Most writers assume that any military action will quickly escalate into all-out war. It might; but then again, it might not. The Kims are totally amoral, but they are also totally corrupt, and not stupid. Kim Jong-Il knows full well that actually using his nuclear force will mean the end of his regime and quite possibly the death of himself and his entire family. Suppose the U.S. and ROK unexpectedly mount a snap land offensive to secure the artillery belt north of Seoul, along with air strikes against the nuclear infrastructure, while publicly announcing that the objectives are limited. The North will certainly resist conventionally — something the U.S. can easily deal with — but will it actually nuke Seoul? I find this doubtful. And even if such an attack was ordered, how would the weapon be delivered, with ballistic missile launch sites destroyed in the first few minutes of hostilities, and allied airpower roaming the skies at will?
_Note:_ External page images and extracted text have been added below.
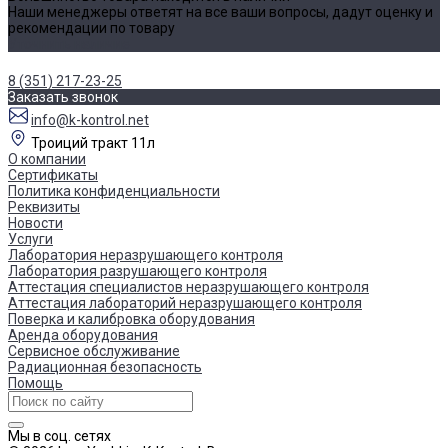
Наши менеджеры ответят на все ваши вопросы, дадут оценку и
рекомендации по товару
Уточнить наличие
8 (351) 217-23-25
Заказать звонок
info@k-kontrol.net
Троиций тракт 11л
О компании
Сертификаты
Политика конфиденциальности
Реквизиты
Новости
Услуги
Лаборатория неразрушающего контроля
Лаборатория разрушающего контроля
Аттестация специалистов неразрушающего контроля
Аттестация лабораторий неразрушающего контроля
Поверка и калибровка оборудования
Аренда оборудования
Сервисное обслуживание
Радиационная безопасность
Помощь
Мы в соц. сетях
In war, when you are winning, you can use that fact to extract concessions from the enemy. In fear of his own life, Kim Jong-Il might be made to see the wisdom of giving up his nuclear program, and accepting unrestricted weapons inspections, as a condition of a cease-fire. I do not relish the prospect of another extended period of UN inspections accompanied by lying and evasion; however, if this was accompanied by a militarily defanged DPRK with nuclear facilities in ruins, and a more secure South Korean capital, that outcome would be preferable to both the status quo, and a full-scale war that could end with the U.S. fighting China, as the previous Korean war did.
There is also the possibility that China may be actively planning to quickly occupy the North in the event of war — it has already increased troop levels near the Korean border in preparation for this contingency. I do not believe that Beijing took this step because it actually wants to fight the U.S. and South Korea. Fundamentally, a war with the U.S. in Korea is not in the PRC’s national interest; if China must fight the U.S., it wants the conflict to be over Taiwan, not Korea. Rather, I think Beijing’s intention is to halt a total collapse of the North in any conflict and demand a cease-fire line that stops short of a total reunification of Korea.
To avoid a war with the PRC, I think the U.S. would accept such a proposal (though South Koreans would be livid), and Beijing would use its de facto control of the remaining North Korean territory to remove the Kims and place a compliant government in power, one which would abstain from WMD programs. This outcome would meet the security needs of the major powers; a continued division of Korea would be immensely tragic for the Korean people, of course, but South Korea would have a significant expansion of territory and population to console itself with.
Conclusion
It would not be easy for any presidential administration to execute these strategies. It will require nerve, a willingness to throw the dice to achieve a goal that is an urgent national security priority, a willingness to proceed in spite of criticism, and most of all, a tough-minded realism about the nature of the North Korean regime. Oddly enough, when one thinks of an American politician who has the necessary traits, the first name that comes to my mind is John McCain. A pity the senator is not in a position to use those qualities just when America needs them.